Pull from the data below each line where the word "zoom" occurs, and copy it.

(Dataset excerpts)
■ ■ ■

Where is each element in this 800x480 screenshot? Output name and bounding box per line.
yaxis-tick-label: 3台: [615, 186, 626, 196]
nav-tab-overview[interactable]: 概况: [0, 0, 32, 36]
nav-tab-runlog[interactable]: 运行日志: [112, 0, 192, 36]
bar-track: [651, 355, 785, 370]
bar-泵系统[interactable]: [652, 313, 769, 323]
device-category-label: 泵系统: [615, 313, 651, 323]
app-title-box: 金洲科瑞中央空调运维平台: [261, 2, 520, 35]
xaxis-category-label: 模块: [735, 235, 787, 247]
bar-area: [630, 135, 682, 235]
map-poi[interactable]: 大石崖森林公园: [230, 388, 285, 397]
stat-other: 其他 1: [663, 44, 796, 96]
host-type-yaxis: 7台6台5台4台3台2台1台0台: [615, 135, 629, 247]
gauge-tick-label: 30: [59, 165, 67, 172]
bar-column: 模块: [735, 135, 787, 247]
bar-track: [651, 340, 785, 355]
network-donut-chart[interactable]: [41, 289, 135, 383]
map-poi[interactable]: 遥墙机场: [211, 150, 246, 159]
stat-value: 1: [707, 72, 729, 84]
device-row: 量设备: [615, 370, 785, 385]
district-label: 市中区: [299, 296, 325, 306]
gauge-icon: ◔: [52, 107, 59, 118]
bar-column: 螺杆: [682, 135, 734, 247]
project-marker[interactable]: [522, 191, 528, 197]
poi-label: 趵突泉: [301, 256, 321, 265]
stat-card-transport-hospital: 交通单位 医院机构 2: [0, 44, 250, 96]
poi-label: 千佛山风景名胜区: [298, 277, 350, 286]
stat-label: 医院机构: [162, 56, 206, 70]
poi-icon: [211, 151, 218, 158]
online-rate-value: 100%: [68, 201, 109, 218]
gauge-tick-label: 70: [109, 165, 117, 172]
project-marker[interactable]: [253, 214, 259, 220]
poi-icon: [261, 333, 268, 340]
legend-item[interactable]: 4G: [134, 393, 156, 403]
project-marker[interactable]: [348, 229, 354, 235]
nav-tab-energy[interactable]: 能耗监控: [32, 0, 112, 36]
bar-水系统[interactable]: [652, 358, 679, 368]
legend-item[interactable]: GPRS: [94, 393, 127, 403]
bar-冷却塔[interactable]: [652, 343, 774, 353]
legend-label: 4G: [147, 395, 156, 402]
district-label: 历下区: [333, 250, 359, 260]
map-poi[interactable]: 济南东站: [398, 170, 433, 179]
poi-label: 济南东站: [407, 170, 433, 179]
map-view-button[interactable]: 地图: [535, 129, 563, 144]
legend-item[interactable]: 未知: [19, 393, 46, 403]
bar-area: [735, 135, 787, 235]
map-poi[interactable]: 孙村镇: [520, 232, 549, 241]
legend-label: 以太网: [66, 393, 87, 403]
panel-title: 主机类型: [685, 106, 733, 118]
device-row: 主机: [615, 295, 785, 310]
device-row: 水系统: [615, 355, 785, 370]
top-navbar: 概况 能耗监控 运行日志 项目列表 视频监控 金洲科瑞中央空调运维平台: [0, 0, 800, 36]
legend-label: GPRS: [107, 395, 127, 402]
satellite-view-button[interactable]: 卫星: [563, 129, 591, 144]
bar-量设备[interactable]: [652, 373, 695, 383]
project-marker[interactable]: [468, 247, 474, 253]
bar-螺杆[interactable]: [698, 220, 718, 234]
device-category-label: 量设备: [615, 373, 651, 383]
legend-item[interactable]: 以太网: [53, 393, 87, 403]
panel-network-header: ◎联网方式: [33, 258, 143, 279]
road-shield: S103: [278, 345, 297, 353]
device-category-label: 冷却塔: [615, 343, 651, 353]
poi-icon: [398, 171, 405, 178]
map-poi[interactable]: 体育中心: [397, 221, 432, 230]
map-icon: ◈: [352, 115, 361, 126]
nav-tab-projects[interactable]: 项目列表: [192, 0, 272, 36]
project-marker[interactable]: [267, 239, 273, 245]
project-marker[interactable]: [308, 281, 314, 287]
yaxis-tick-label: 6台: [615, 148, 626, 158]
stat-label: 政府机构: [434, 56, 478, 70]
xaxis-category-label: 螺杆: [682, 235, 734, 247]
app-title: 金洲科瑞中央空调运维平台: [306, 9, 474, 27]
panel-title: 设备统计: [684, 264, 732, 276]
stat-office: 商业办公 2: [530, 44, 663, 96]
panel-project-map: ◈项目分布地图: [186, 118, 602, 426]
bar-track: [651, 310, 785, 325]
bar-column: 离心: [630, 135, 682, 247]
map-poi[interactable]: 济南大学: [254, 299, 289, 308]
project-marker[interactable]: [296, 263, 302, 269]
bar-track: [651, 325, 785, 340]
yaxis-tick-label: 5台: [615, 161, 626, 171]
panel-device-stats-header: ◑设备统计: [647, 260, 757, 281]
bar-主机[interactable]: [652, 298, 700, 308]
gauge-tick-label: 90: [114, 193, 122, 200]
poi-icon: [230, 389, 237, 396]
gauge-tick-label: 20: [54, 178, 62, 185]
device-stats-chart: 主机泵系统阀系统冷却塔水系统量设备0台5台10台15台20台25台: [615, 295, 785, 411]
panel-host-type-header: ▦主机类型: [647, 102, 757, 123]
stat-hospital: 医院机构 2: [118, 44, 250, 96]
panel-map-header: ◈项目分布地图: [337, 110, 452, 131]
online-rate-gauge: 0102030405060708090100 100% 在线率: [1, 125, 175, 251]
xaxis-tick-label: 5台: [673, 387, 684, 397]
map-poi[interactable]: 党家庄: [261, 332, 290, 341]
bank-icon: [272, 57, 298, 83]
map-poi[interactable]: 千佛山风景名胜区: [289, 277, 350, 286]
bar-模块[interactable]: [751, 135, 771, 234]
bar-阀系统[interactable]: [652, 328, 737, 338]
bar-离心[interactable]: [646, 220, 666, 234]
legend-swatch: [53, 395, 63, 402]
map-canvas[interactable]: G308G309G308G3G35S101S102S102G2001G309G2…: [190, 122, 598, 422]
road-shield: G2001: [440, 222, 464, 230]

■ ■ ■

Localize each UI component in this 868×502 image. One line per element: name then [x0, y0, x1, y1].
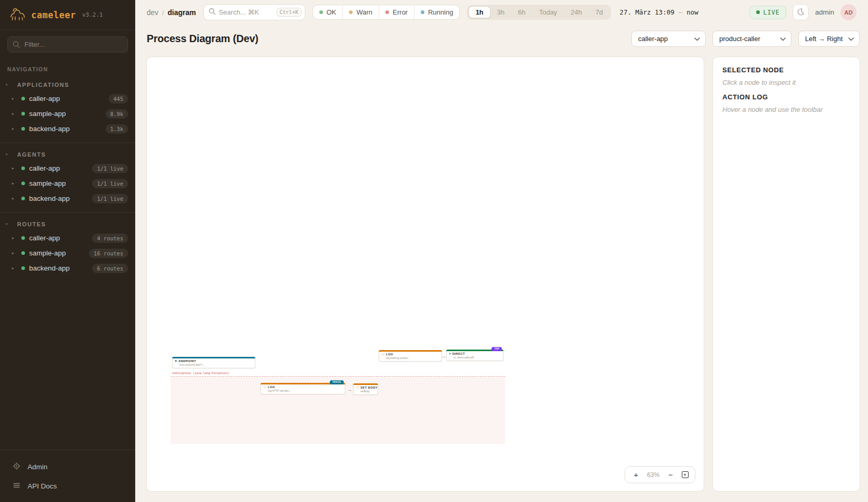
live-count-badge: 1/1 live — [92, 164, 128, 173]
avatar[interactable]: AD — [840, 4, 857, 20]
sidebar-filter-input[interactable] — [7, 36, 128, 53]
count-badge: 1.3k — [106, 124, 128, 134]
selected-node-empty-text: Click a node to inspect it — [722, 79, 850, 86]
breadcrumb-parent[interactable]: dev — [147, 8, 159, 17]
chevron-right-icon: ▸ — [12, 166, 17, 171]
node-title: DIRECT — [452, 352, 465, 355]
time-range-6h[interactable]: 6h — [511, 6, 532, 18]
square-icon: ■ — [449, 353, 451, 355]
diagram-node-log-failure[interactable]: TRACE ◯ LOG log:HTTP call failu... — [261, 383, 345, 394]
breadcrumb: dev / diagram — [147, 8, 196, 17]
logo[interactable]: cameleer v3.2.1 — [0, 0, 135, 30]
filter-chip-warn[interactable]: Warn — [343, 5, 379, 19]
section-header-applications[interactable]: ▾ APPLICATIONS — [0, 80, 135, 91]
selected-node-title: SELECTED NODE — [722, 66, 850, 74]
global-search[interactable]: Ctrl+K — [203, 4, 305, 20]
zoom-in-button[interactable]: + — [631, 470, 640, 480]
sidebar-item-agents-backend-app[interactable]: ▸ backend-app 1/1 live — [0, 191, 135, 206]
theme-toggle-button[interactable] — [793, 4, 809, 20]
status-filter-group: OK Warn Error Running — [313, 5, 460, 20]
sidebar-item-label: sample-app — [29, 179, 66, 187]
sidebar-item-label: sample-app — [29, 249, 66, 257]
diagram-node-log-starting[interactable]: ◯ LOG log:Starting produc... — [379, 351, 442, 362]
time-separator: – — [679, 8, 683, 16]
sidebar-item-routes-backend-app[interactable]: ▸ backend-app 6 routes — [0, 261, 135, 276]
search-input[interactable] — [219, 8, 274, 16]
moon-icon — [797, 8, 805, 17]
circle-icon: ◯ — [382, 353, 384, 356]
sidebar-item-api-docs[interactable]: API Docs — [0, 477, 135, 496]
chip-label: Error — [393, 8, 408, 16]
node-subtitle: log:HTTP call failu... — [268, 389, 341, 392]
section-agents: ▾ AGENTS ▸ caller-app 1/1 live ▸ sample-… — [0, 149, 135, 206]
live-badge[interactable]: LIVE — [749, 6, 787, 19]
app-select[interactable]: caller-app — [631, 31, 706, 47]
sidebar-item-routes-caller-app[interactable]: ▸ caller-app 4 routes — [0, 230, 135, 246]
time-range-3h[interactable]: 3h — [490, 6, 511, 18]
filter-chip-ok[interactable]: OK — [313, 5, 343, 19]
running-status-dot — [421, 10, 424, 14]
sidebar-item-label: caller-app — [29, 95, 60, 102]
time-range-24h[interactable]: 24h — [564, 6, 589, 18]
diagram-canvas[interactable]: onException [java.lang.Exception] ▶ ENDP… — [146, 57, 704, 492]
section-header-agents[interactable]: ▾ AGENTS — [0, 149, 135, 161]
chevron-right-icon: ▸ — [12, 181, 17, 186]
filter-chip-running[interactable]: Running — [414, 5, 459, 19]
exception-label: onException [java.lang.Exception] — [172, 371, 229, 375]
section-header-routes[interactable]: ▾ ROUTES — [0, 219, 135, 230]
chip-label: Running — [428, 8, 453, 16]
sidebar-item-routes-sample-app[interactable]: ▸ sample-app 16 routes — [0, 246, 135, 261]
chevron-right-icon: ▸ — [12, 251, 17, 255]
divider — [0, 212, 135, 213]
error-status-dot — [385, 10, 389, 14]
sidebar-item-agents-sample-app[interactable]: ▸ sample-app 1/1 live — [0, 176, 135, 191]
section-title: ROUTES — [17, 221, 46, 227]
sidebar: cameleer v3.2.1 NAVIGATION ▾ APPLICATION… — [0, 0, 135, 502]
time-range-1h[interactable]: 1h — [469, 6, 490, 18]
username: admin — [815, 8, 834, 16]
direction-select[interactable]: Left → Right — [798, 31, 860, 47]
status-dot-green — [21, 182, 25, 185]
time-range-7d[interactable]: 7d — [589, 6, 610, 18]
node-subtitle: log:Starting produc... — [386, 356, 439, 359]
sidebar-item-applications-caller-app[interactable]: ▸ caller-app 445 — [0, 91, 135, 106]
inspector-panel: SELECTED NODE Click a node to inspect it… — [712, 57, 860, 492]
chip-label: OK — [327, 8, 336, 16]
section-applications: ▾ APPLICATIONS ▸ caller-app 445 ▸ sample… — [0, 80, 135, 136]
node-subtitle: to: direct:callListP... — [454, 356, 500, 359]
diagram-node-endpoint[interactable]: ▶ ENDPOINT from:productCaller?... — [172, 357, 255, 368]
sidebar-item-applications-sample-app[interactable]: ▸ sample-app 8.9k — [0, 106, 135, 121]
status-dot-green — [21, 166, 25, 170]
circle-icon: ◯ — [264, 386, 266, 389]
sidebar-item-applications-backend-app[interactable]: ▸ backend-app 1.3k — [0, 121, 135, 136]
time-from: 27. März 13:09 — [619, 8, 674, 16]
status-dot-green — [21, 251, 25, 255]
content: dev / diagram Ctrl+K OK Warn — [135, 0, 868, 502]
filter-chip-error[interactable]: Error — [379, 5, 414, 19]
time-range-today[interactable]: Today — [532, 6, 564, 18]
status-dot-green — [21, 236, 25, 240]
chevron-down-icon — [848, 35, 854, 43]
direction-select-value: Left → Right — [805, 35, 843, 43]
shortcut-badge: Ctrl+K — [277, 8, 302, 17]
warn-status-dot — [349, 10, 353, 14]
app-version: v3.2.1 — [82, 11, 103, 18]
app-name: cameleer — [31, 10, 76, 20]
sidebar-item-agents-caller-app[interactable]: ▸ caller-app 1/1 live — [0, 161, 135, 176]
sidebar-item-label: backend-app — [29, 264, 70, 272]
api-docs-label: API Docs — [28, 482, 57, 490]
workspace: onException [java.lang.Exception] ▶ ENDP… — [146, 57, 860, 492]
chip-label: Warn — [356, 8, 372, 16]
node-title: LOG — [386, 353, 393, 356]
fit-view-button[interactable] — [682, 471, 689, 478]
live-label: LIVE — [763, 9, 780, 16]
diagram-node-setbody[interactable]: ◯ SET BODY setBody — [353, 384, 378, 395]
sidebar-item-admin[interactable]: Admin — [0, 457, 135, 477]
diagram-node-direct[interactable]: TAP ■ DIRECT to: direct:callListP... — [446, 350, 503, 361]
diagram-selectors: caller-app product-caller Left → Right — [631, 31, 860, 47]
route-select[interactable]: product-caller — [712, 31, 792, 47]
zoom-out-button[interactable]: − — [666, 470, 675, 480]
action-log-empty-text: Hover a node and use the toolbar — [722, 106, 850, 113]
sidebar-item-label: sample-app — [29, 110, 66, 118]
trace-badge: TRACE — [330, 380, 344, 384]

■ ■ ■

Task answer
zoom-in-button[interactable]: + — [631, 470, 640, 480]
zoom-out-button[interactable]: − — [666, 470, 675, 480]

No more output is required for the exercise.